Practical Attack and Defense from Facing Each Other
One of the characteristics of Uzumasa’s practice is that it always has the real match in mind. As the practice progresses it becomes even more oriented toward the real match. As the players face each other (aimen) they quickly exchange places and go for the hiki-men. Next, the player who does not strike the hiki-men goes for the men of the player striking the hiki-men, and the hiki-men striker must counter that. There is also a variation where the other player strikes back the kote and the first striker must counter that.
As we analyze matches between elementary school students, the time where both swords are locked take up a huge portion of the match, so the hiki techniques from the locked-sword situations become very important. When the swords are locked, they teach their players to have both feet straight or their left foot slightly forward. Because elementary students do not have so much power, so they instruct them to put more strength into their step in order to strike more powerfully. As they practice hiki-men, hiki-do and hiki-kote, they stress the importance of your body’s direction after the strike. Instead of moving settling your body backwards, they settle their body in different directions depending on whether they strike the men, kote or do.
Instead of following tradition, they dare to challenge
Master Shimoi says that children these days are very obedient, and not many children have the strong will to say “let me do it!”. “There are too may ‘good kids’. There aren’t many kids who are naughty in a good way. They are well-rounded. And they aren’t used to being scolded. It is a challenge to train up such children, and we want to cover those things during the basic training as well.” As with the hiki-technique training, Uzumasa Boys Kendo Club does not simply pass on the basic tradition, but adds a little creative touch to it.
“Some may criticize us,” says Master Shimoi, “but I always find it strange that there is no sport such as kendo where the same basic practices are done from Hokkaido all the way to Okinawa. Even when I watch DVDs by famous instructors, most of the contents are standard. When I had a few drinks with an instructor who had done well at the All Japan Championship, he said ‘I like striking the kote with hooking, but when I write for magazines I can’ say that.’ But those are the things we want to hear. So although we will probably get criticized, since I am not a professional, I want to make a few challenges
When people do things in ways that are different from the norm, they often receive criticism. The thought of “win first, then strike” often receives the criticism that if the player does not have strength he is simply “holding the sword”. But it is not like he is simply waiting; it is just that he does not have the strength to strike, and that will change as he grows as a player.

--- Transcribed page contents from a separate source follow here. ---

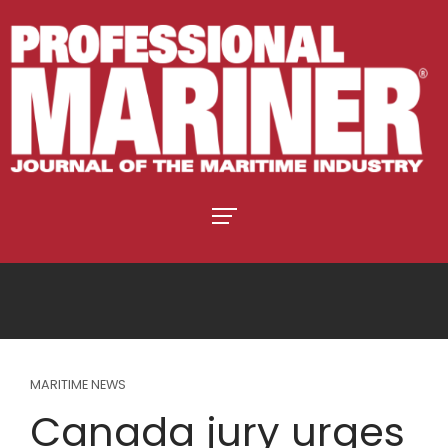
MARITIME NEWS
Canada jury urges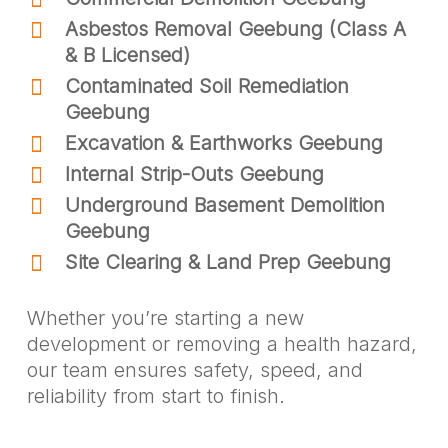
Asbestos Removal Geebung (Class A
& B Licensed)
Contaminated Soil Remediation
Geebung
Excavation & Earthworks Geebung
Internal Strip-Outs Geebung
Underground Basement Demolition
Geebung
Site Clearing & Land Prep Geebung
Whether you’re starting a new
development or removing a health hazard,
our team ensures safety, speed, and
reliability from start to finish.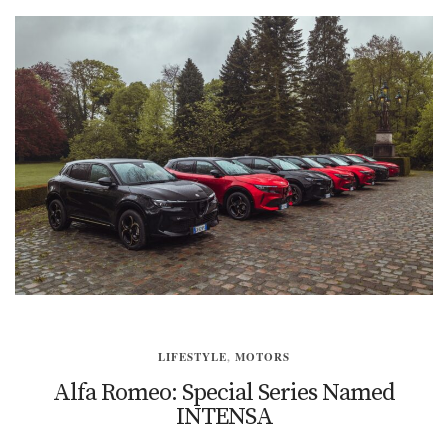
LIFESTYLE
,
MOTORS
Alfa Romeo: Special Series Named
INTENSA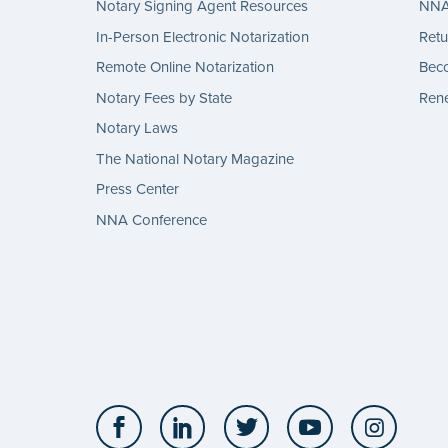
Notary Signing Agent Resources
NNA 
In-Person Electronic Notarization
Retu
Remote Online Notarization
Bec
Notary Fees by State
Rene
Notary Laws
The National Notary Magazine
Press Center
NNA Conference
Facebook
LinkedIn
Twitter
YouTube
Insta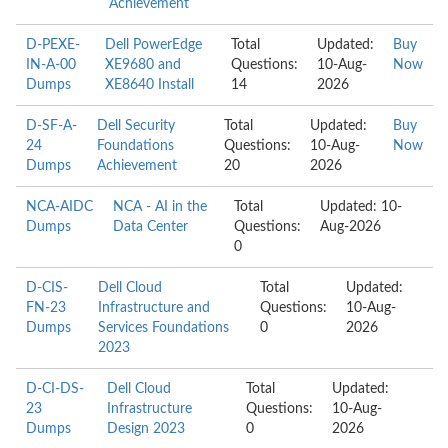
Achievement
D-PEXE-
Dell PowerEdge
Total
Updated:
Buy
IN-A-00
XE9680 and
Questions:
10-Aug-
Now
Dumps
XE8640 Install
14
2026
D-SF-A-
Dell Security
Total
Updated:
Buy
24
Foundations
Questions:
10-Aug-
Now
Dumps
Achievement
20
2026
NCA-AIDC
NCA - AI in the
Total
Updated: 10-
Dumps
Data Center
Questions:
Aug-2026
0
D-CIS-
Dell Cloud
Total
Updated:
FN-23
Infrastructure and
Questions:
10-Aug-
Dumps
Services Foundations
0
2026
2023
D-CI-DS-
Dell Cloud
Total
Updated:
23
Infrastructure
Questions:
10-Aug-
Dumps
Design 2023
0
2026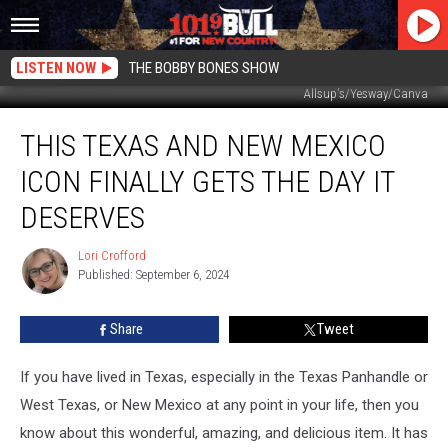
LISTEN NOW
THE BOBBY BONES SHOW
Allsup's/Yesway/Canva
This
THIS TEXAS AND NEW MEXICO
Texas
and
ICON FINALLY GETS THE DAY IT
New
Mexico
DESERVES
Icon
Finally
Lori Crofford
Lori
Gets
Published: September 6, 2024
Crofford
The
Day
Share
Tweet
It
Deserves
If you have lived in Texas, especially in the Texas Panhandle or
West Texas, or New Mexico at any point in your life, then you
know about this wonderful, amazing, and delicious item. It has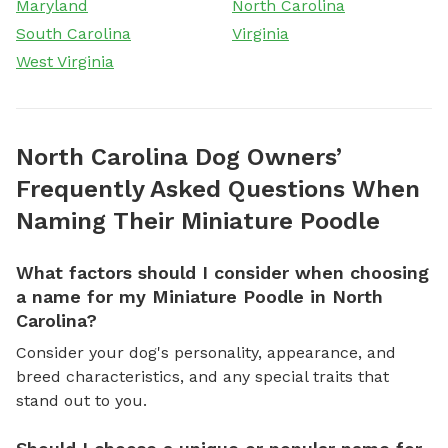
Maryland
North Carolina
South Carolina
Virginia
West Virginia
North Carolina Dog Owners’
Frequently Asked Questions When
Naming Their Miniature Poodle
What factors should I consider when choosing
a name for my Miniature Poodle in North
Carolina?
Consider your dog's personality, appearance, and
breed characteristics, and any special traits that
stand out to you.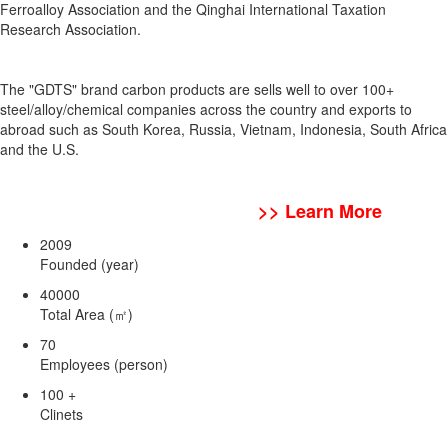
Ferroalloy Association and the Qinghai International Taxation
Research Association.
The "GDTS" brand carbon products are sells well to over 100+
steel/alloy/chemical companies across the country and exports to
abroad such as South Korea, Russia, Vietnam, Indonesia, South Africa
and the U.S.
>> Learn More
2009
Founded (year)
40000
Total Area (㎡)
70
Employees (person)
100
+
Clinets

“I always tell children that if your opponent has a knife and you have a knife too (kids nowadays don’t really get it when you say ‘sword’), can you just go ‘yaaa’ and strike? You have to wait and wait for your opponent to move first and then see what you can do. That is how I instruct my students. Of course, there are some who can do it and some who can’t, and some age-groups who can do it and some who can’t.”
Master Shimoi also says it is important to teach children the joy of winning. This does not mean simply teaching them techniques to win, but to train them to be able to strike in a way, within the rules, so the umpire would raise the flag. As they enjoy winning, their parents get more involved too, and that shapes them for the future.
“Our stance is that both child and parents do their best. We don’s ask parents to take up kendo as well, but to support their child as best as they can. That becomes a great memory for the parents. I myself have had my son and daughter train at my dojo, and luckily my son won a prize at the All Japan Student Games and my daughter won the inter-high. I want to share the great joy of those experiences with other parents. They way kendo is now, if you train well during elementary and junior high school you have a high chance of continued success in high school. We have 5 or 6 former students going to the inter-high this year, with 6 last year and 7 the year before. That adds more to the parents’ memory. Thankfully, we have many parents who support us so much as to chase us around. We need such parents to win. It is a continuous theme for us how to make parents feel that way.